For the same reason that when we were teenagers we couldn’t stand being the only person not invited to a birthday party, and now we wouldn’t feel right if someone excluded us from a similar event, social networks can contribute to bad feelings with others. What are we talking about? From that feeling that runs through our body when we see a photo, a comment or a ‘like’ from a friend -real or 2.0- to any other friend on a social network, leaving us out of a meeting for example.
What have you been where? What about me? And why these two have been and have not warned me? Since when are these people friends and why do they have such a good time? Why didn’t I find out that there was this premiere? When have you opened this store? And other even worse questions come when there is a lack of WIFI connection, a problem with the mobile or with the applications themselves… what if I miss something on Instagram? This anxiety has a name.
FOMO, or the fear of missing out on social media
Fear of Missing Out is the name given to this increasingly widespread pathology these days. It literally means ‘fear of missing out’, of not being in the hot moment. This happens because the overexposure of photos on social networks sometimes makes us feel that the lives of others are much more wonderful than ours.
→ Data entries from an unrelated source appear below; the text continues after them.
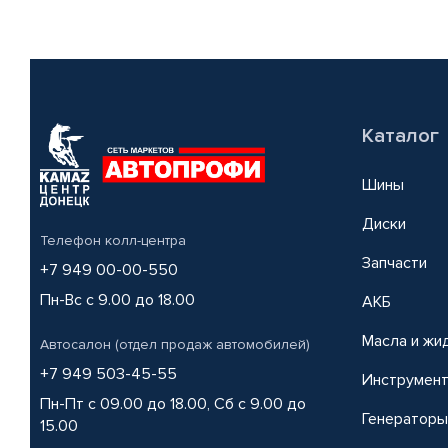
Каталог
Шины
Диски
Телефон колл-центра
Запчасти
+7 949 00-00-550
Пн-Вс с 9.00 до 18.00
АКБ
Масла и жи
Автосалон (отдел продаж автомобилей)
+7 949 503-45-55
Инструмен
Пн-Пт с 09.00 до 18.00, Сб с 9.00 до
Генераторы
15.00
That people are more beautiful -oh those filters…-, happier and that they love each other more, feel more and go to wonderful places while you see them from your bed in your Instagram search engine.
In an era where it is easier than ever to mask a problem, -after all, social networks only shout to the sky the happiness we feel when we see a sunset or drink a coffee with milk, but never how tired we are, for example-, it is likely that anxiety makes its appearance when seeing others in photo or video format, which we will never have. If we already explained to you that being envious of others for their posts on social networks is not only worthless, but also makes you unhappier, then you will understand why there are people who suffer from FOMO by not getting the acceptance they are looking for in the world. 2.0.
That constant anguish of missing something – finding the love of your life to upload 700 romantic selfies with, going to amazing places to take amazing photos, smiling until you drop with your friends… – can symbolize a real problem. Friends have always been able to make plans with other people without this leading to misunderstandings. But, what happens when you suddenly feel empty when you see it captured in a photograph with dozens of “likes”? That FOMO appears, that feeling of being left out, that others are better and happier than you.
Never forget that if people lie on a daily basis, they also tell lies on social networks. For this reason, this fear of missing out on something, of not being the center or of lack of acceptance can happen on a screen, but if we turn off the smartphone and learn -or rather, relearn- to relate to each other in real life, this problem may be distressing to evaporate because in the networks, as in Big Brother, everything is magnified.